Students share holiday spirit

Giving Back01BRIGHTON — Pemayetv Emahakv students learned the real meaning of Christmas Dec. 8 when kids from the Real Life Children’s Ranch in Okeechobee visited the Charter School for a night of fellowship and holiday cheer.

“It is just a small way we can give back,” said Lewis Gopher, Parent Teacher Student Organization president. “We want to build a relationship that can grow so in the future we can be productive.”

Over the past several holiday seasons, PECS alternated between giving back to the Real Life Children’s Ranch – an organization that provides a loving, Christian environment for abused or abandoned children – and Toys for Tots – a program started by the U.S. Marine Corps that delivers a message of hope through a new present at Christmas to less-fortunate children.

Michele Thomas, administrative assistant at PECS, said they invited the Real Life Children’s Ranch to the school last year to host a culture exchange and to allow students to meet the children they were helping.

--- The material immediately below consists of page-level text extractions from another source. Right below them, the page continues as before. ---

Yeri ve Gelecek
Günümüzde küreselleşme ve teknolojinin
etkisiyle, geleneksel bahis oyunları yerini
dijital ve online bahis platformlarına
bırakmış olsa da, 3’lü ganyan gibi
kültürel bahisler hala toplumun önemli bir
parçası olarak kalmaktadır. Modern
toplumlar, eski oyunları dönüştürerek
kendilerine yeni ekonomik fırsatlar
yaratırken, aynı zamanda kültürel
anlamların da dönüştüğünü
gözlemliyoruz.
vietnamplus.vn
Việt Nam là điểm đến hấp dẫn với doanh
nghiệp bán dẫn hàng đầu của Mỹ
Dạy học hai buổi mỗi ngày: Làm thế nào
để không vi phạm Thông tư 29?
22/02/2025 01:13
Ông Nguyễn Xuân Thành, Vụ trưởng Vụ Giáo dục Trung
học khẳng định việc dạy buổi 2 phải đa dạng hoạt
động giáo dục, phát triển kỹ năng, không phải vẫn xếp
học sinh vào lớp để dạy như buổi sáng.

With the success of the event, PECS asked them back to the reservation, starting a new tradition and another way to teach the meaning of giving to Tribal youth.

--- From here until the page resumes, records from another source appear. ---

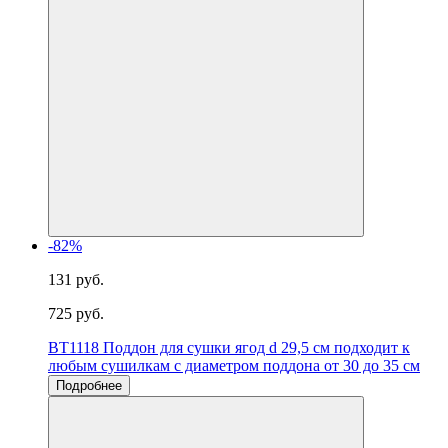
-82%
131 руб.
725 руб.
BT1118 Поддон для сушки ягод d 29,5 см подходит к
любым сушилкам с диаметром поддона от 30 до 35 см
Подробнее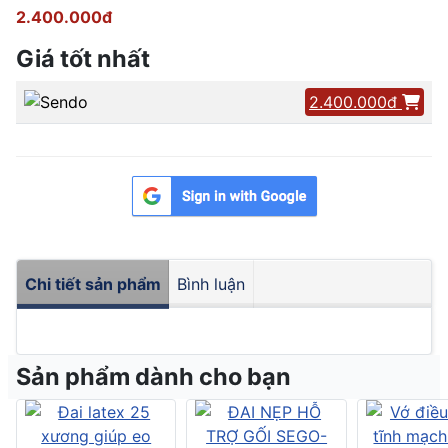
2.400.000đ
Giá tốt nhất
2.400.000đ
Chi tiết sản phẩm
Bình luận
Sản phẩm dành cho bạn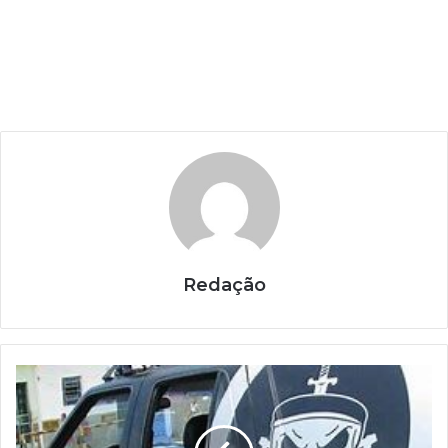
Redação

“When we were growing up we were always on the receiving side and now we are able to be on the giving side,” Thomas said. “And the students really enjoy it.”

PECS students anxiously lined the school’s breezeway and waved as the vans shuttling children arrived. The two groups of children took off to the playground and decorated culture camp.

Tribal students helped the younger children from the Ranch up and down the slides, played tetherball and climbed to the top of the rock wall together.

“Some of them [Tribal students] would say, ‘I played football with that kid. I had no clue they didn’t have a mom or a dad or that they lived in a group home,’” Thomas said. “So it really hit home and with the message that we wanted to send, that we were helping children that didn’t fit the mold of some of the families that our kids had or the things that they had.”

While on the playground, Fire Rescue arrived with a special visitor.

“So we’re having this great time and they hear the sirens,” said Mark Mayers, of the Real Life Children’s Ranch. “They were a little apprehensive at first obviously because you know what that [sirens] means, but when they saw that it was Santa and that he would come and just spend time with them and greet them, it just really helps brighten their hearts and you can see it in their smiles and their eyes.”

Tribal grades then took turns singing Christmas carols in Creek.

They entertained the children with classics, such as “All I Want for Christmas is My Two Front Teeth” and “Jingle Bells,” and they included the ever-popular song “Let It Go” from the Disney movie “Frozen.”

Students and guests shared a traditional Seminole meal of Indian tacos before Santa handed out presents.

PECS students also made their guests goodie bags complete with trinkets and beaded Seminole necklaces.

The children from the Real Life Children’s Ranch left filled with joy but not before doling out hugs and appreciation.

“They have been put down most of their life, told what they can’t do, why they can’t do it, how bad they are, minimizing their strengths,” Mayers said. “So the idea that somebody would do this just for them is almost memorizing. We are just so thankful.”